[Tagging] Time is now: tag ALL traffic signs in OSM

Colin Smale colin.smale at xs4all.nl
Sun May 21 11:15:31 UTC 2017


On 2017-05-21 12:36, Martin Koppenhoefer wrote:

> 2017-05-20 11:26 GMT+02:00 yo paseopor <yopaseopor at gmail.com>:
> 
>> What do you think?
> 
> I'm only using this for cases where I find it important (mostly for other mappers to understand, where an observation of a sign was made, so they can better understand the tags of the effects, i.e. from where to where something applies), but feel free to tag all signs, why not, the definitions are already documented AFAIK. 
> 
> As this might not be clear from your mail and my sentence above: I am in favor though to tag the signs as signs (i.e. a node on the position of the sign) and NOT using sign tags for the interpretation (i.e. the supposed effect on a way or polygon to which the mapper thinks the sign applies).

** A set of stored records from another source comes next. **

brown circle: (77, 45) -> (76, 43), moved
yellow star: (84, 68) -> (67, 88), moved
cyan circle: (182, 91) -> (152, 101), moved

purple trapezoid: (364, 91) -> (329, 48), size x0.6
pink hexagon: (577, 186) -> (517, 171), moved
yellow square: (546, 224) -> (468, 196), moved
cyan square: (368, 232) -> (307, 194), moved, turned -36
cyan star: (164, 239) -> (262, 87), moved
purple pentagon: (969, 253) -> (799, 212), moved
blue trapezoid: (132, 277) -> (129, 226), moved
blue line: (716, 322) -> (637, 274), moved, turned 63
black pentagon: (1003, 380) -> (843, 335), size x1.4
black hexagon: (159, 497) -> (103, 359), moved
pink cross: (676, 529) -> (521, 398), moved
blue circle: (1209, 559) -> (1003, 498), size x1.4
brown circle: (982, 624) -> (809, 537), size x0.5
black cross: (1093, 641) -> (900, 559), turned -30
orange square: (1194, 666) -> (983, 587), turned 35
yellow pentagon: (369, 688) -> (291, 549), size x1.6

What about the effect on a way or polygon to which the sign actually
does apply? If the presence of signs in OSM is to be actually useful
(apart from as a collection of poles with plates on them) they have to
be linked in some way to their effect. A "no overtaking" sign for
example - obviously (unless otherwise qualified) it starts from the
sign, but where does the restriction end? The end might not always be
explicitly signed. European traffic law is full of cases where a sign
applies until the next junction, but what counts as the "next junction"
may not be unambiguously obvious from the OSM data. And a give-way sign
must be unambiguously linked to the junction and road segment to which
it applies. I am convinced that geometry alone is not able to resolve
this in all cases, so an explicit model is also required. 

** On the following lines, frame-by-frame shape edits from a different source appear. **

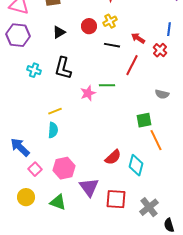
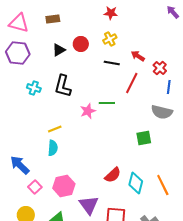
red circle: (89, 26) -> (81, 44), moved
blue line: (169, 29) -> (169, 87), moved
gray semicircle: (162, 94) -> (162, 112), size x1.5
orange line: (156, 140) -> (163, 185), moved

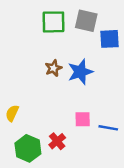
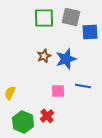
pink square: (83, 119) -> (58, 91), moved
blue line: (108, 128) -> (83, 86), moved

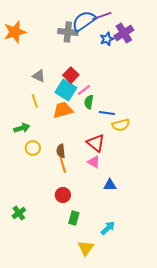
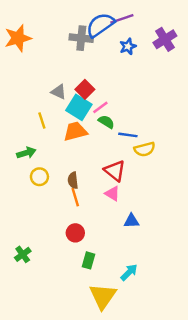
purple cross: (124, 33) -> (165, 39), moved
gray triangle: (39, 76) -> (59, 92), moved
green semicircle: (89, 102) -> (106, 122), turned 112
yellow triangle: (86, 248) -> (103, 296), size x1.4

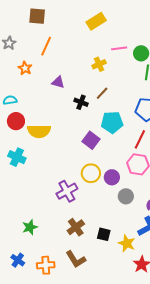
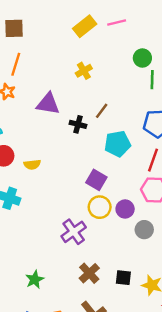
orange line: (46, 46) -> (16, 64), moved
pink line: (119, 48) -> (117, 23), moved
yellow cross: (99, 64) -> (84, 71), moved
purple triangle: (58, 82) -> (48, 104), size x1.5
yellow semicircle: (39, 131) -> (32, 164), size x0.6
purple square: (91, 140) -> (96, 180), moved

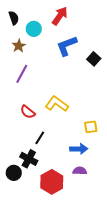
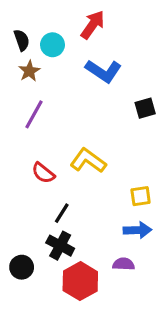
black semicircle: (14, 18) -> (22, 40), moved
blue L-shape: (67, 46) -> (103, 71), turned -125
black square: (94, 59) -> (145, 108), moved, turned 32
blue arrow: (79, 149) -> (137, 230), moved
black cross: (29, 159) -> (60, 246), moved

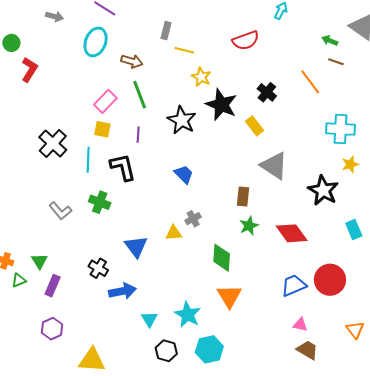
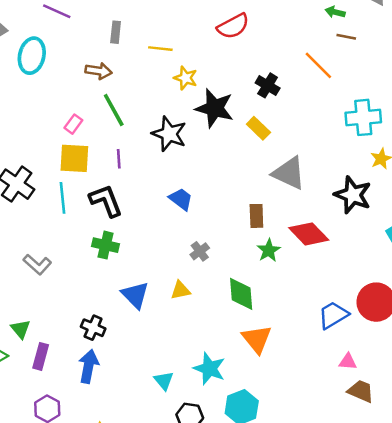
gray rectangle: (166, 31) -> (116, 32), moved
cyan ellipse: (96, 42) -> (32, 56), moved
pink rectangle: (105, 101) -> (73, 124), size x0.7
yellow square: (102, 129) -> (74, 158), size x1.5
green cross: (100, 202) -> (106, 245), moved
yellow triangle: (174, 233) -> (180, 290), moved
red diamond: (292, 233) -> (309, 234), moved
blue arrow: (122, 291) -> (88, 366), moved, turned -60

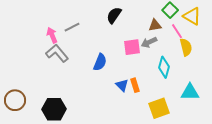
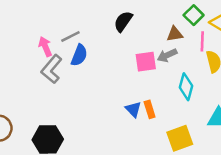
pink line: (177, 31) -> (202, 41), turned 35
gray L-shape: (57, 53) -> (52, 69), turned -100
blue semicircle: (100, 62) -> (79, 55), moved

Maybe you think it is not a valid use case for OSM to be able to provide
driving hints? I wish we could agree on these basic, fundamental mission
statements for OSM. It would help to have that framework "in a poster on
the wall" in discussions such as this. In the mean time, OSM remains a
free society where you don't find out about the limits until someone
complains. Then "Animal Farm" kicks in - the issue remains unresolved
and everybody retreats in a bad temper.